◆ THE DATA:
::::::::

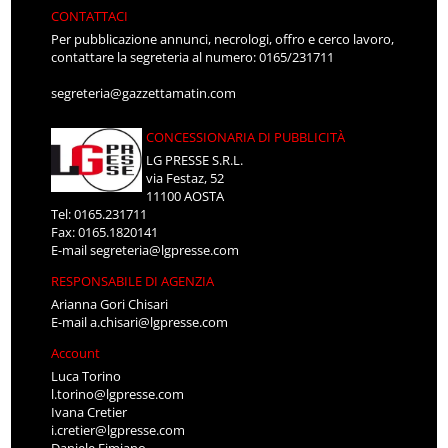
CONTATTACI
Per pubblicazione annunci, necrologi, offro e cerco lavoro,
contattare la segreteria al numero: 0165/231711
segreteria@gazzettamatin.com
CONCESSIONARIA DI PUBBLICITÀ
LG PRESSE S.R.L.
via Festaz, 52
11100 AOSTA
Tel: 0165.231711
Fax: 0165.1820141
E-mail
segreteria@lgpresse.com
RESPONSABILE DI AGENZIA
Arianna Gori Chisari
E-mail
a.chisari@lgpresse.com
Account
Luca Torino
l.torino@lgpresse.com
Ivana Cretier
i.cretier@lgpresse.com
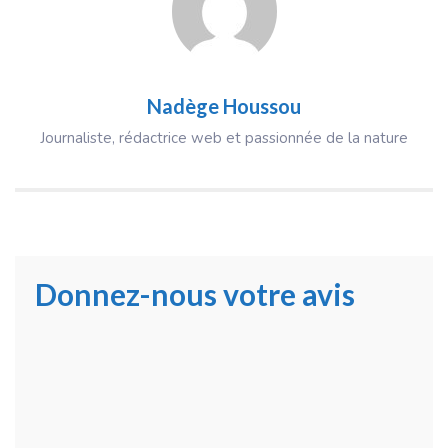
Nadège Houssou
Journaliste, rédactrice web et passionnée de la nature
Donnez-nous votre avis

::::::::

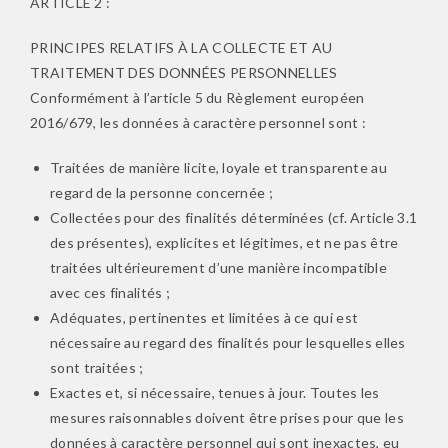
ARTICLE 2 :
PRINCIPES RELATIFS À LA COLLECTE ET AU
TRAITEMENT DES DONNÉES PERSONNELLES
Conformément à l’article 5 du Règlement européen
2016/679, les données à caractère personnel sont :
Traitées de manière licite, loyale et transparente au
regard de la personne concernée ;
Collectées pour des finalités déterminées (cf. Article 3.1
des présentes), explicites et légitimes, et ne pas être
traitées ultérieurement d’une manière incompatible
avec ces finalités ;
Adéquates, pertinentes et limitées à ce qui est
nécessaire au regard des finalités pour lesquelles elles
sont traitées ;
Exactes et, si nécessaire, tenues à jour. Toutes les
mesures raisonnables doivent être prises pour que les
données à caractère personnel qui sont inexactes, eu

::::::::

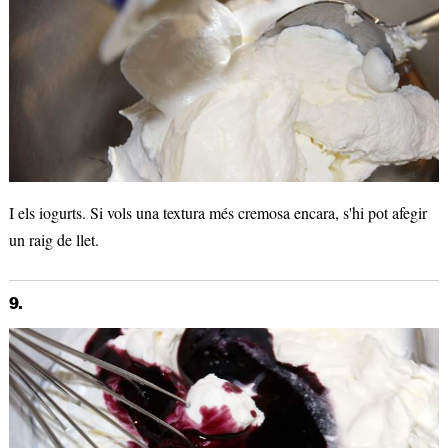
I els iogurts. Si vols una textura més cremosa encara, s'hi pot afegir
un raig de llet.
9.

::::::::

◆ EXERCISE INSTRUCTIONS: Extract the part of the records that opens with the line containing "LG PRESSE S.R.L." and closes with the line containing "Donnez-nous votre avis". Take only those lines, exactly, and no pictures.

◆ TASK ANSWER:
LG PRESSE S.R.L.
via Festaz, 52
11100 AOSTA
Tel: 0165.231711
Fax: 0165.1820141
E-mail
segreteria@lgpresse.com
RESPONSABILE DI AGENZIA
Arianna Gori Chisari
E-mail
a.chisari@lgpresse.com
Account
Luca Torino
l.torino@lgpresse.com
Ivana Cretier
i.cretier@lgpresse.com
Nadège Houssou
Journaliste, rédactrice web et passionnée de la nature
Donnez-nous votre avis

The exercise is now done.